Augusta Londubat chassa tout le monde du salon pour laisser les mariés tranquilles. Ils se retrouvèrent dans la cuisine, où Ethel rejoignit Sirius. Il sirotait un verre d'alcool qu'on venait de lui tendre, appuyé contre le comptoir.

- Sacré mariage, commenta-t-il.

- Ouais. Pas l'idéal.

- Assez représentatif de notre époque, finalement.

Comme Ethel faisait la moue, il haussa un sourcil.

- Quoi ?

- Essaie d'être un peu plus optimiste, tu veux ?

- Hors de question.

- Alors tu penses que le mariage de Lily et James va être aussi abominable ?

- Non, parce que ces imbéciles s'en sortent toujours trop bien. Mais je pense qu'un jour Frank aura moins de chance. Que n'importe lequel d'entre nous aura moins de chance. J'imagine que c'est parce que tout le monde a conscience de ça qu'on croule sous les mariages.

Ethel haussa les épaules avant de lui chiper son verre pour en boire une gorgée. Il la laissa faire avec un air amusé.

- Pour que tu avales ça, tu dois aussi avoir des doutes sur nos chances de survie.

- Bien sûr que j'en ai. Je ne suis pas complètement inconsciente.

- Tu ne l'es même pas du tout.

- Oh, tu n'en sais rien.

- Je t'en prie, pouffa-t-il. Cite-moi un seul truc totalement inconscient que tu aies fait !

- Je n'ai pas d'exemple en tête, rétorqua-t-elle en lui rendant son verre, alors qu'elle savait très bien quoi dire.

- Tu t'enfonces, Ethel.

- Non. Et de toute façon, on s'en fiche. Arrête d'être aussi défaitiste : Frank va se remettre, ils sont mariés et une belle vie les attend.

- A qui est-ce que tu veux faire gober ça ? Et puis depuis quand tu es aussi optimiste ?

- Tu es insupportable, Sirius, marmonna-t-elle.

Il était en train de faire tomber cette confiance en l'avenir qu'elle s'appliquait à construire depuis des semaines.

- J'essaie d'être réaliste.

- A quoi bon quand la réalité ressemble à celle-là ?

- Tu trouves ça mieux de se réfugier dans de belles idées complètement fausses ? Releva-t-il.

- Elles ne sont pas fausses, elles sont à réaliser ! Partir perdant n'avance à rien !

Il plissa légèrement les yeux pour la scruter, pensif.

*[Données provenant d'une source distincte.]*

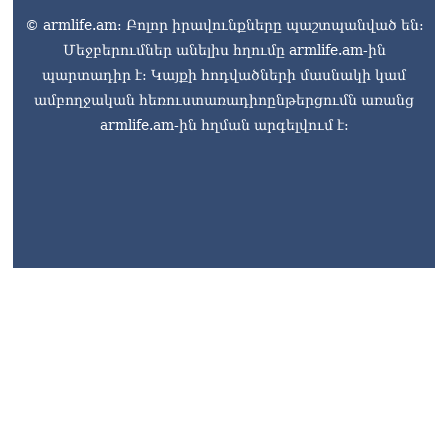
© armlife.am: Բոլոր իրավունքները պաշտպանված են:
Մեջբերումներ անելիս հղումը armlife.am-ին
պարտադիր է: Կայքի հոդվածների մասնակի կամ
ամբողջական հեռուստառադիոընթերցումն առանց
armlife.am-ին հղման արգելվում է: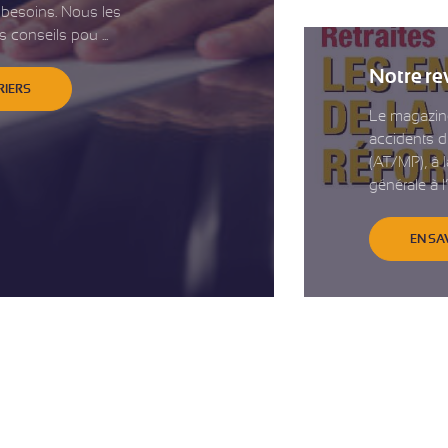
 besoins. Nous les
onseils pou ...
Notre rev
RIERS
Le magazine
accidents d
(AT/MP), à l
générale à l’
EN SA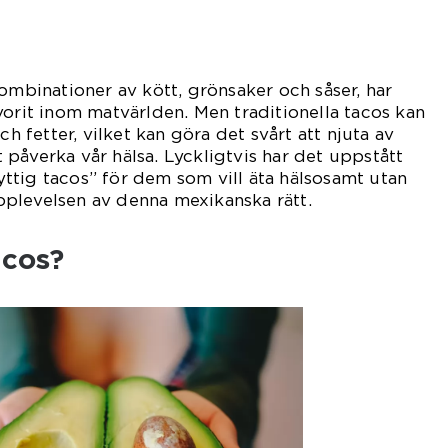
kombinationer av kött, grönsaker och såser, har
vorit inom matvärlden. Men traditionella tacos kan
ch fetter, vilket kan göra det svårt att njuta av
påverka vår hälsa. Lyckligtvis har det uppstått
ttig tacos” för dem som vill äta hälsosamt utan
plevelsen av denna mexikanska rätt.
acos?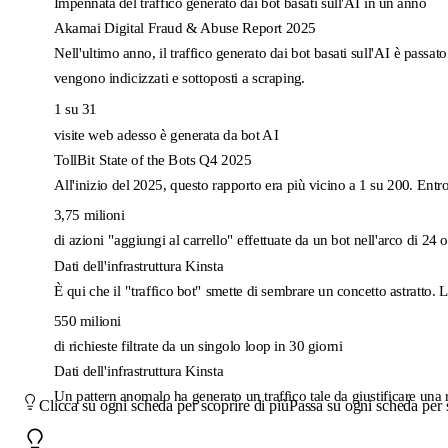
Impennata del traffico generato dai bot basati sull'AI in un anno
Akamai Digital Fraud & Abuse Report 2025
Nell'ultimo anno, il traffico generato dai bot basati sull'AI è pass
vengono indicizzati e sottoposti a scraping.
1 su 31
visite web adesso è generata da bot AI
TollBit State of the Bots Q4 2025
All'inizio del 2025, questo rapporto era più vicino a 1 su 200. Entro
3,75 milioni
di azioni "aggiungi al carrello" effettuate da un bot nell'arco di 24 o
Dati dell'infrastruttura Kinsta
È qui che il "traffico bot" smette di sembrare un concetto astratto. Le
550 milioni
di richieste filtrate da un singolo loop in 30 giorni
Dati dell'infrastruttura Kinsta
Un pattern anomalo ha generato un traffico tale da giustificare una 
Clicca su ogni scheda per scoprire di più
Passa su ogni scheda per 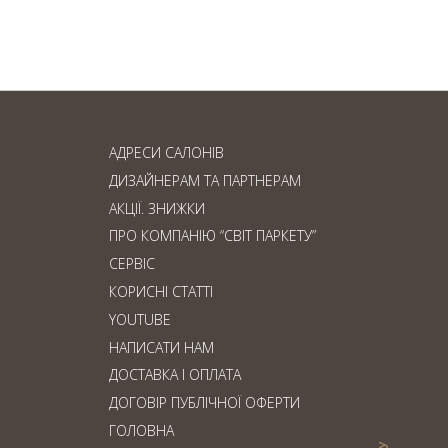
дошка: що обрати?
АДРЕСИ САЛОНІВ
ДИЗАЙНЕРАМ ТА ПАРТНЕРАМ
АКЦІЇ. ЗНИЖКИ
ПРО КОМПАНІЮ “СВІТ ПАРКЕТУ”
СЕРВІС
КОРИСНІ СТАТТІ
YOUTUBE
НАПИСАТИ НАМ
ДОСТАВКА І ОПЛАТА
ДОГОВІР ПУБЛІЧНОЇ ОФЕРТИ
ГОЛОВНА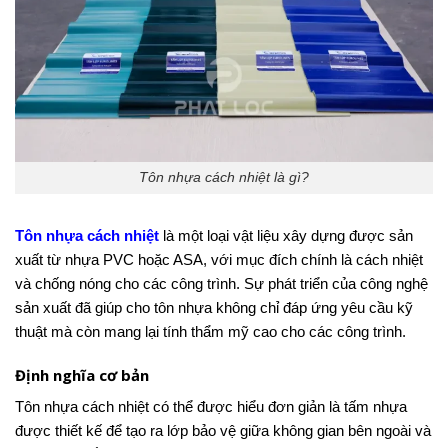
Tôn nhựa cách nhiệt là gì?
Tôn nhựa cách nhiệt
là một loại vật liệu xây dựng được sản
xuất từ nhựa PVC hoặc ASA, với mục đích chính là cách nhiệt
và chống nóng cho các công trình. Sự phát triển của công nghệ
sản xuất đã giúp cho tôn nhựa không chỉ đáp ứng yêu cầu kỹ
thuật mà còn mang lại tính thẩm mỹ cao cho các công trình.
Định nghĩa cơ bản
Tôn nhựa cách nhiệt có thể được hiểu đơn giản là tấm nhựa
được thiết kế để tạo ra lớp bảo vệ giữa không gian bên ngoài và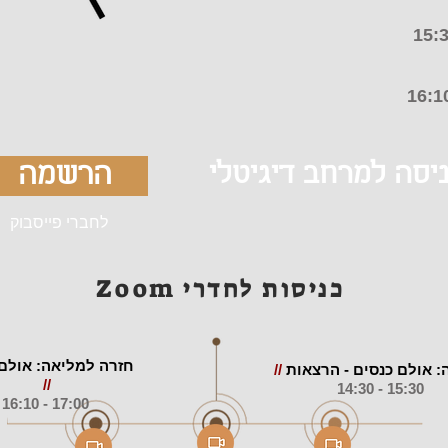
16:1
יסה למרחב דיגיטלי
הרשמה
לחברי פייסבוק
Zoom כניסות לחדרי
חזרה ל
מליאה: אולם
: אולם כנסים - הרצאות
//
//
15:30 - 14:30
17:00 - 16:10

- C'est une façon de voir les choses, admit-il lentement.

- Eh bien tâche de les voir comme ça, conclut-elle en plantant ses yeux dans les siens. Sinon, tu es un homme mort.

- Dommage que tu aies fini comme ça, ça aurait presque pu être encourageant.

- Sirius, tais-toi.

Il ricana et avala le contenu de son verre d'un trait. Alice arriva alors dans la cuisine, dans sa robe tachée. Elle avait les yeux rouges mais s'efforçait de sourire.

- Et vive les mariés, commenta le jeune homme avantde déposer brutalement son verre sur le comptoir.